GLOW peptide injection: routes studied and the absence of blend pharmacology
Routes for GLOW are constituent routes only. GHK-Cu is predominantly topical — creams, serums, microneedle and liposomal delivery — with rodent intraperitoneal and intranasal systemic studies [1][2][7]. BPC-157 has been given intraperitoneally and intramuscularly in animals and intravenously in the 2-subject human pilot [3][11]. Thymosin beta-4 has been studied topically and intraperitoneally in animals and intravenously in human Phase 1 [5][6].
The GLOW peptide injection question follows from this directly: community GLOW protocols describe subcutaneous injection of the reconstituted blend, but no peer-reviewed pharmacology supports subcutaneous blend dosing. There is no controlled study of an injected three-peptide GLOW combination, so any injection protocol is a community convention without published blend pharmacology behind it.
How do you reconstitute GLOW peptide?
Lyophilized peptide blends are reconstituted with bacteriostatic water and refrigerated; this is general research-handling context, not a dosing instruction. The GLOW blend's stability when co-formulating a copper complex with two peptides is uncharacterized, and bacteriostatic water contains 0.9% benzyl alcohol to inhibit bacterial growth over multiple uses.
How much bacteriostatic water for GLOW peptide?
Reconstitution volume is a research-handling choice that depends on the vial's stated peptide mass and is not a validated dose. No clinical protocol defines a blend concentration, and all such figures are presented as context only.
Stability: the open question of co-formulating copper with peptides
Blend stability is formulation-specific and uncharacterized in the literature. The constituent notes are instructive. The GHK-Cu complex is most stable near pH 5-6.5, and its blue-violet color indicates an intact Cu(II) complex; strong reducing agents and low-pH actives such as ascorbic acid can break it, releasing the copper from the tripeptide and ending the matrix-signaling form that the skin research describes [1].

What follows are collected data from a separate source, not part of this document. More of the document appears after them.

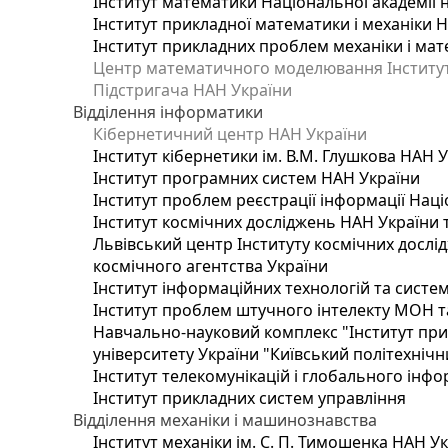
Інститут математики Національної академії 
Інститут прикладної математики і механіки 
Інститут прикладних проблем механіки і мате
Центр математичного моделювання Інституту
Підстригача НАН України
Відділення інформатики
Кібернетичний центр НАН України
Інститут кібернетики ім. В.М. Глушкова НАН 
Інститут програмних систем НАН України
Інститут проблем реєстрації інформації Наці
Інститут космічних досліджень НАН України 
Львівський центр Інституту космічних дослі
космічного агентства України
Інститут інформаційних технологій та систем
Інститут проблем штучного інтелекту МОН т
Навчально-науковий комплекс "Інститут при
університету України "Київський політехнічни
Інститут телекомунікацій і глобального інф
Інститут прикладних систем управління
Відділення механіки і машинознавства
Інститут механіки ім. С. П. Тимошенка НАН У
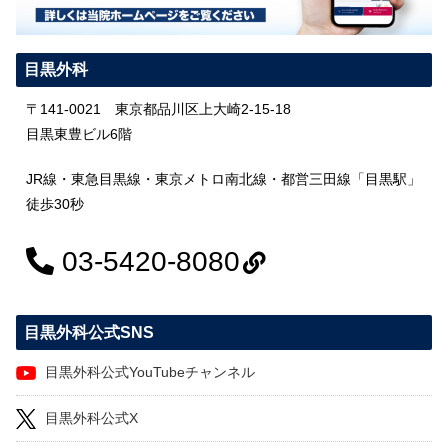
目黒外科
〒141-0021 東京都品川区上大崎2-15-18
目黒東豊ビル6階
JR線・東急目黒線・東京メトロ南北線・都営三田線「目黒駅」
徒歩30秒
03-5420-8080
目黒外科公式SNS
目黒外科公式YouTubeチャンネル
目黒外科公式X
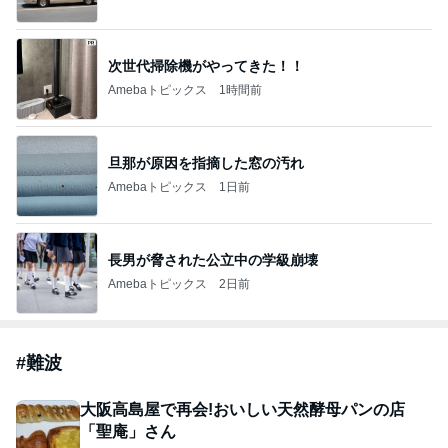
次世代掃除機がやってきた！！
Amebaトピックス
1時間前
旦那が原因を指摘した窓の汚れ
Amebaトピックス
1日前
長男が脅された公立中の学級崩壊
Amebaトピックス
2日前
#
難波
大阪高島屋で再会!おいしい天然酵母パンの店
「聖庵」さん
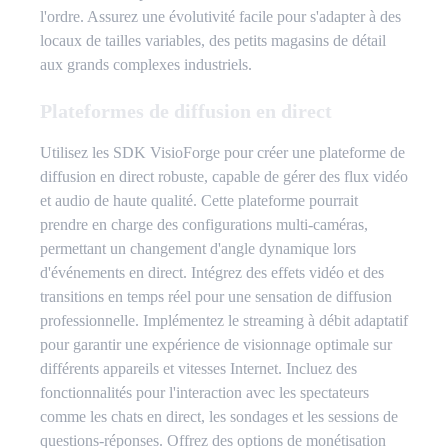
l'ordre. Assurez une évolutivité facile pour s'adapter à des
locaux de tailles variables, des petits magasins de détail
aux grands complexes industriels.
Plateformes de diffusion en direct
Utilisez les SDK VisioForge pour créer une plateforme de
diffusion en direct robuste, capable de gérer des flux vidéo
et audio de haute qualité. Cette plateforme pourrait
prendre en charge des configurations multi-caméras,
permettant un changement d'angle dynamique lors
d'événements en direct. Intégrez des effets vidéo et des
transitions en temps réel pour une sensation de diffusion
professionnelle. Implémentez le streaming à débit adaptatif
pour garantir une expérience de visionnage optimale sur
différents appareils et vitesses Internet. Incluez des
fonctionnalités pour l'interaction avec les spectateurs
comme les chats en direct, les sondages et les sessions de
questions-réponses. Offrez des options de monétisation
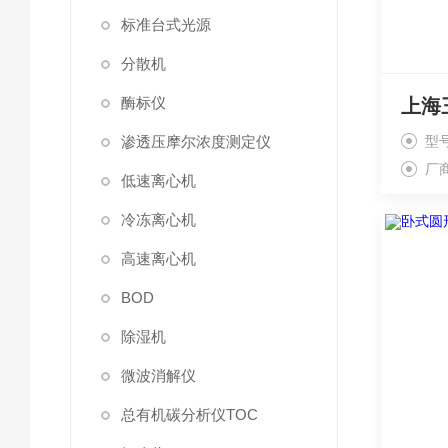
标准台式光源
分散机
酶标仪
渗透压摩尔浓度测定仪
型
厂
低速离心机
冷冻离心机
高速离心机
BOD
除湿机
微波消解仪
总有机碳分析仪TOC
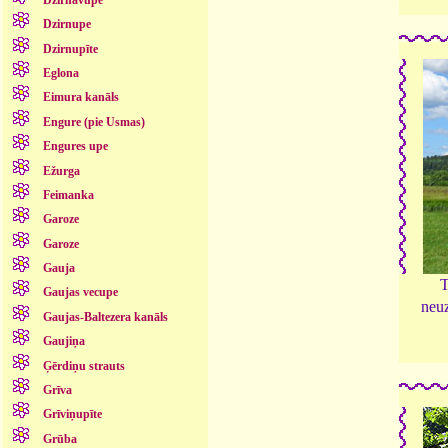
Dzirnupe
Dzirnupīte
Eglona
Eimura kanāls
Engure (pie Usmas)
Engures upe
Ežurga
Feimanka
Garoze
Garoze
Gauja
T
Gaujas vecupe
neu
Gaujas-Baltezera kanāls
Gaujiņa
Ģērdiņu strauts
Grīva
Grīviņupīte
Grūba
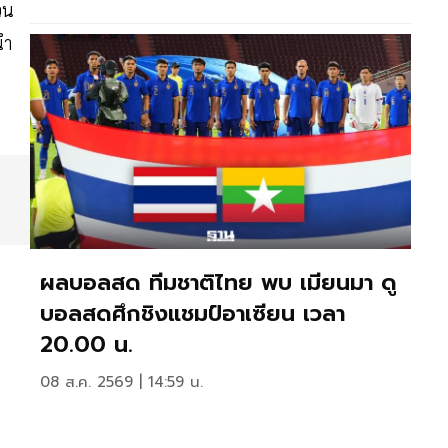
วน
นำ
ผลบอลสด ทีมชาติไทย พบ เมียนมา ดู
บอลสดศึกชิงแชมป์อาเซียน เวลา
20.00 น.
08 ส.ค. 2569 | 14:59 น.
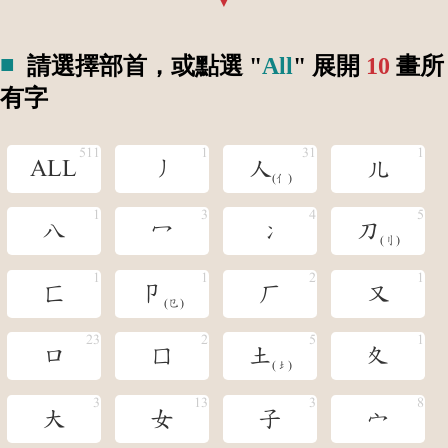
請選擇部首，或點選 "
All
" 展開
10
畫所
有字
ALL
丿
人
儿
(亻)
八
冖
冫
刀
(刂)
匚
卩
厂
又
(㔾)
口
囗
土
夊
(󶁣)
大
女
子
宀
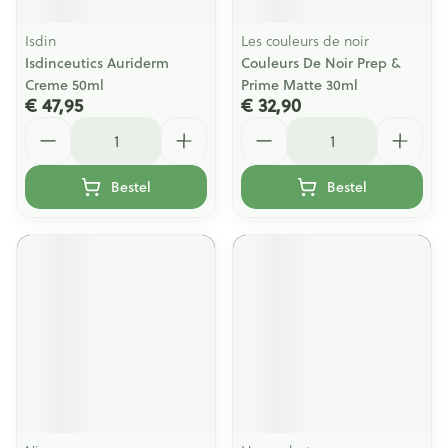
Isdin
Les couleurs de noir
Isdinceutics Auriderm
Couleurs De Noir Prep &
Creme 50ml
Prime Matte 30ml
€ 47,95
€ 32,90
Aantal
Aantal
Bestel
Bestel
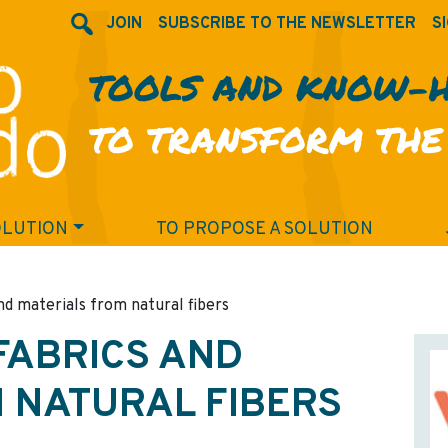
JOIN
SUBSCRIBE TO THE NEWSLETTER
SI
TOOLS AND KNOW-
TO TRANSFORM THE
OLUTION
TO PROPOSE A SOLUTION
nd materials from natural fibers
FABRICS AND
 NATURAL FIBERS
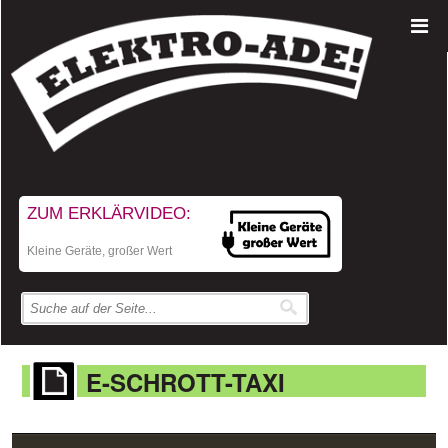
ZUM ERKLÄRVIDEO:
Kleine Geräte, großer Wert
E-SCHROTT-TAXI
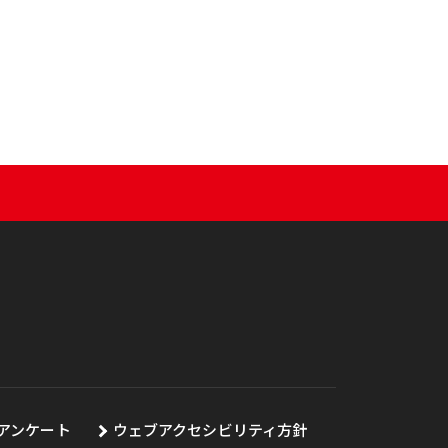
アンケート
ウェブアクセシビリティ方針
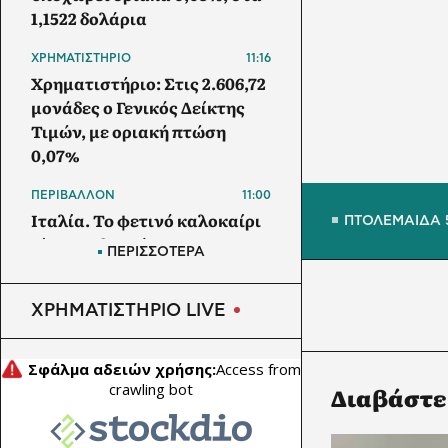
1,1522 δολάρια
ΧΡΗΜΑΤΙΣΤΗΡΙΟ
11:16
Χρηματιστήριο: Στις 2.606,72
μονάδες ο Γενικός Δείκτης
Τιμών, με οριακή πτώση
0,07%
ΠΕΡΙΒΑΛΛΟΝ
11:00
Ιταλία. To φετινό καλοκαίρι
ΠΤΟΛΕΜΑΙΔΑ 
είναι το θερμότερο του
ΠΕΡΙΣΣΟΤΕΡΑ
τελευταίου αιώνα
ΑΠΕ
ΧΡΗΜΑΤΙΣΤΗΡΙΟ LIVE
10:30
Τραμπ: Δασμοί και ελάχιστες
τιμές για να περιορίσουν την
κινεζική κυριαρχία σε
Διαβάστε
φωτοβολταϊκά και
ημιαγωγούς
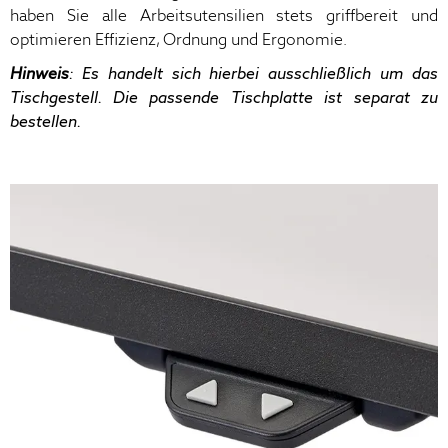
haben Sie alle Arbeitsutensilien stets griffbereit und
optimieren Effizienz, Ordnung und Ergonomie.
Hinweis
: Es handelt sich hierbei ausschließlich um das
Tischgestell. Die passende Tischplatte ist separat zu
bestellen.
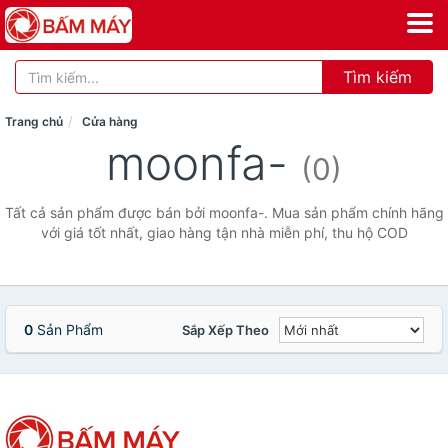
Tìm kiếm
Trang chủ
Cửa hàng
moonfa-
(0)
Tất cả sản phẩm được bán bởi moonfa-. Mua sản phẩm chính hãng
với giá tốt nhất, giao hàng tận nhà miễn phí, thu hộ COD
0
Sản Phẩm
Sắp Xếp Theo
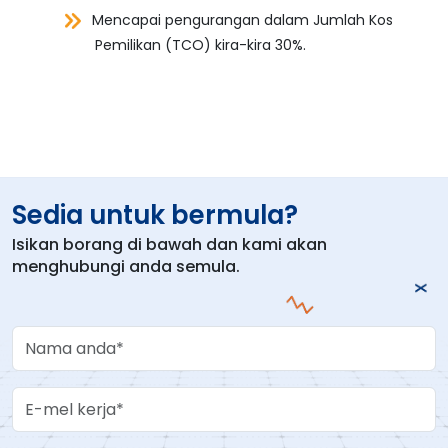
Mencapai pengurangan dalam Jumlah Kos
Pemilikan (TCO) kira-kira 30%.
Sedia untuk bermula?
Isikan borang di bawah dan kami akan
menghubungi anda semula.
Your Name
Work Email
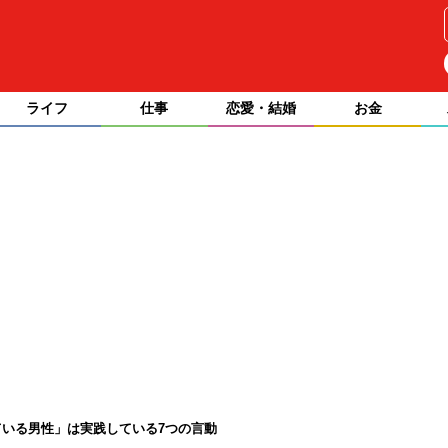
ライフ
仕事
恋愛・結婚
お金
いる男性」は実践している7つの言動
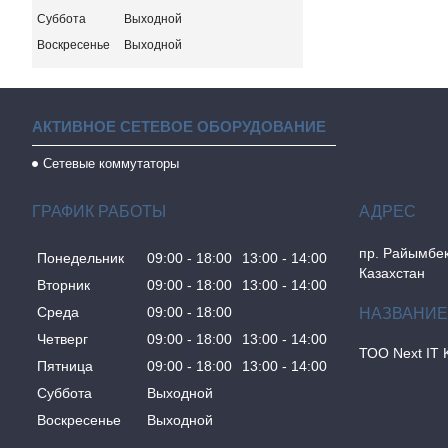
Суббота
Выходной
Воскресенье
Выходной
АКТИВНОЕ СЕТЕВОЕ ОБОРУДОВАНИЕ
Сетевые коммутаторы
ГРАФИК РАБОТЫ
пр. Райымбек
Понедельник
09:00
18:00
13:00
14:00
Казахстан
Вторник
09:00
18:00
13:00
14:00
Среда
09:00
18:00
Четверг
09:00
18:00
13:00
14:00
ТОО Next IT 
Пятница
09:00
18:00
13:00
14:00
Суббота
Выходной
Воскресенье
Выходной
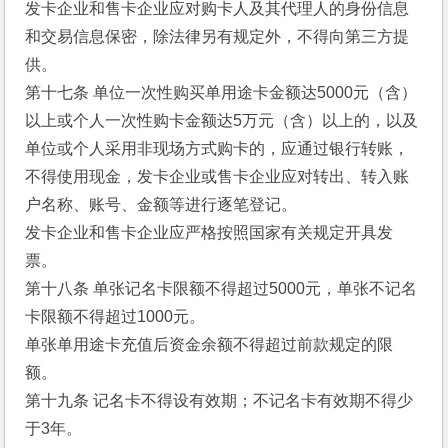
发卡企业和售卡企业应对购卡人及其代理人的身份信息
和交易信息保密，除法律另有规定外，不得向第三方提
供。 
第十七条 单位一次性购买单用途卡金额达5000元（含）
以上或个人一次性购卡金额达5万元（含）以上的，以及
单位或个人采用非现场方式购卡的，应通过银行转账，
不得使用现金，发卡企业或售卡企业应对转出、转入账
户名称、账号、金额等进行逐笔登记。 
发卡企业和售卡企业应严格按照国家有关规定开具发
票。 
第十八条 单张记名卡限额不得超过5000元，单张不记名
卡限额不得超过1000元。 
单张单用途卡充值后资金余额不得超过前款规定的限
额。 
第十九条 记名卡不得设有效期；不记名卡有效期不得少
于3年。 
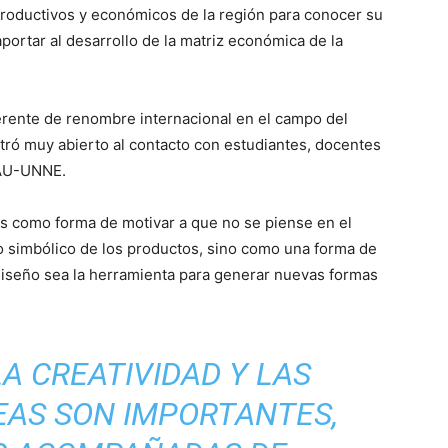
 productivos y económicos de la región para conocer su
ortar al desarrollo de la matriz económica de la
ferente de renombre internacional en el campo del
tró muy abierto al contacto con estudiantes, docentes
FAU-UNNE.
s como forma de motivar a que no se piense en el
 simbólico de los productos, sino como una forma de
l diseño sea la herramienta para generar nuevas formas
LA CREATIVIDAD Y LAS
EAS SON IMPORTANTES,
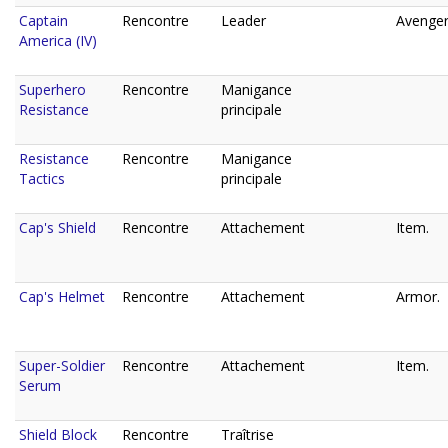
Captain
Rencontre
Leader
Avenger
America (IV)
Superhero
Rencontre
Manigance
Resistance
principale
Resistance
Rencontre
Manigance
Tactics
principale
Cap's Shield
Rencontre
Attachement
Item.
Cap's Helmet
Rencontre
Attachement
Armor.
Super-Soldier
Rencontre
Attachement
Item.
Serum
Shield Block
Rencontre
Traîtrise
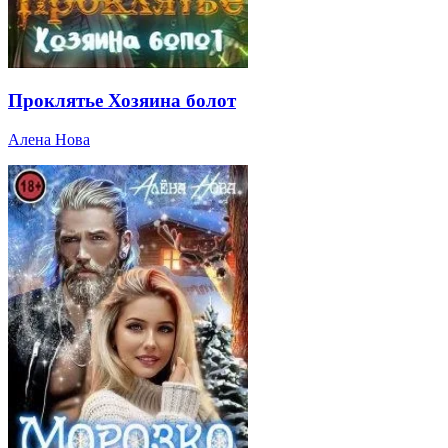
Проклятье Хозяина болот
Алена Нова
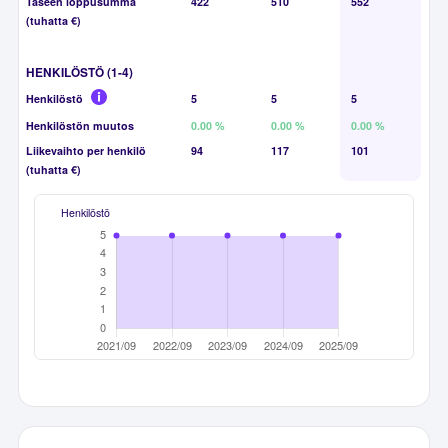
Taseen loppusumma
422
510
552
(tuhatta €)
HENKILÖSTÖ (1-4)
Henkilöstö
5
5
5
Henkilöstön muutos
0.00 %
0.00 %
0.00 %
Liikevaihto per henkilö
94
117
101
(tuhatta €)
Henkilöstö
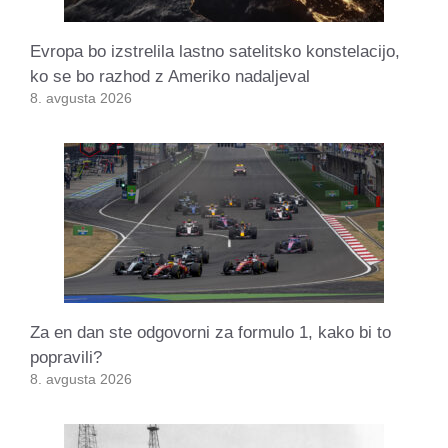
Evropa bo izstrelila lastno satelitsko konstelacijo,
ko se bo razhod z Ameriko nadaljeval
8. avgusta 2026
Za en dan ste odgovorni za formulo 1, kako bi to
popravili?
8. avgusta 2026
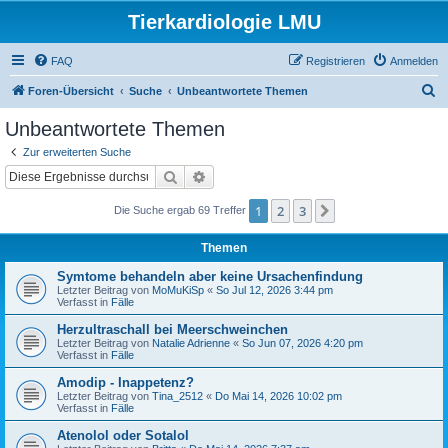
Tierkardiologie LMU
FAQ
Registrieren
Anmelden
S
Foren-Übersicht
Suche
Unbeantwortete Themen
u
Unbeantwortete Themen
c
Zur erweiterten Suche
h
Suche
Erweiterte Suche
e
1
2
3
Nächste
Die Suche ergab 69 Treffer
Themen
Symtome behandeln aber keine Ursachenfindung
Letzter Beitrag von
MoMuKiSp
«
So Jul 12, 2026 3:44 pm
Verfasst in
Fälle
Herzultraschall bei Meerschweinchen
Letzter Beitrag von
Natalie Adrienne
«
So Jun 07, 2026 4:20 pm
Verfasst in
Fälle
Amodip - Inappetenz?
Letzter Beitrag von
Tina_2512
«
Do Mai 14, 2026 10:02 pm
Verfasst in
Fälle
Atenolol oder Sotalol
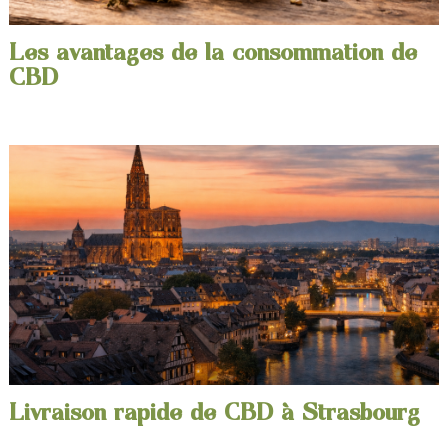
Les avantages de la consommation de
CBD
Livraison rapide de CBD à Strasbourg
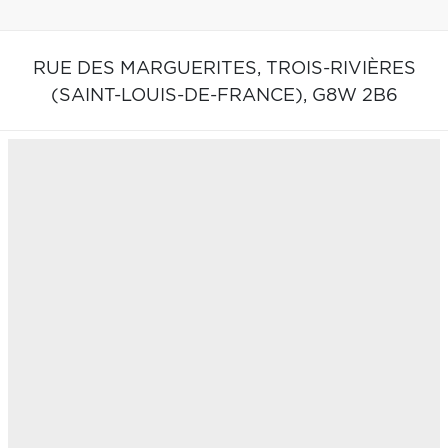
RUE DES MARGUERITES,
TROIS-RIVIÈRES
(SAINT-LOUIS-DE-FRANCE),
G8W 2B6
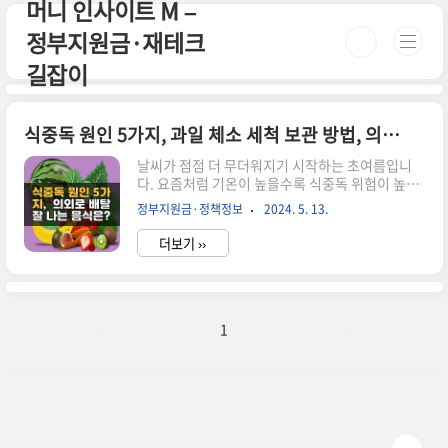
머니 인사이트 M –
본문 바로가기
정부지원금·재테크
길잡이
식중독 원인 5가지, 과일 체소 세척 보관 방법, 의외로 배탈 잘 나는 음식은?
날씨가 점점 더 무더워지기 시작하는 초여름입니
다. 요즘처럼 기온이 높을수록 식중독 위험이 높은
데요. 보통 식중독의 주범으로 불리는 해삼물로 다
정부지원금·정책정보
2024. 5. 13.
들 알고 계실 텐데요! 의외로 배탈이 잘 나는 음식
이 있다고 합니다. 이 음식이 식중독 원인의 40%가
더보기 ››
넘는다고 합니다. 같이 알아볼까요! 의외로 배탈 잘
나는 음식은? 의외로 배탈 잘 나는 음식은 바로 샐
러드입니다. 과일과 채소를 재료로 만들어지는 샐
러드는 흔히 생으로 먹는데요. 과일과 채소를 깨끗
이 씻지 않거나 보관을 잘못하게 되면 식중독균 감
1
염이 될 수 있습니다. 식품의약품안전처 조사에 의
하면 41.6%의 식중독 오염을 일으키는 음식이 채
소류였다고 합니다. 이로 인해 복통, 구토, 설사, 피
로감등의 증상이 나타나는데요. 이렇게 되면 일상
생활하는데 큰 지장..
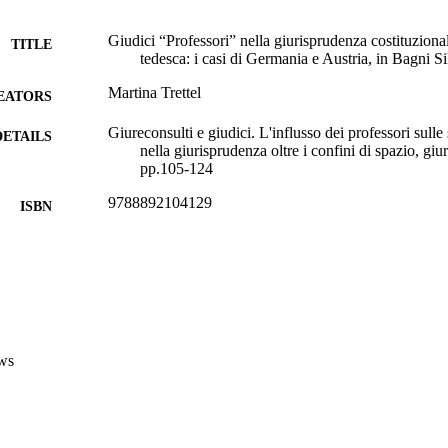
Giudici “Professori” nella giurisprudenza costituzional
TITLE
tedesca: i casi di Germania e Austria, in Bagni Sil
Martina Trettel
EATORS
Giureconsulti e giudici. L'influsso dei professori sulle
DETAILS
nella giurisprudenza oltre i confini di spazio, giu
pp.105-124
9788892104129
ISBN
Giureconsulti e giudici. L'influsso dei professori sulle
 VOLUME
II
G. Giappichelli Editore
LISHER
Torino
(EURAC)10673381
TIFIERS
ws
991005773750901241
Institute for Comparative Federalism
C UNIT
Italian
NGUAGE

Lyophilized BPC-157 and TB-500 are reconstituted with bacteriostatic water and refrigerated, standard research handling for freeze-dried peptides. The complication is what happens when all three share a vial. Co-formulating a copper complex with two other peptides raises theoretical compatibility questions — copper redox chemistry, pH windows that suit one constituent but not another, and the possibility that the conditions keeping GHK-Cu intact are not the conditions in which the other two peptides are most stable — none of which has been studied for GLOW specifically. This is one more place where reading GLOW as a single product obscures real uncertainty: the chemistry of the mixture is simply not established, and a label cannot stand in for stability data that does not exist. Anyone weighing the GLOW peptide safety research should read the absence of blend stability data as part of that picture.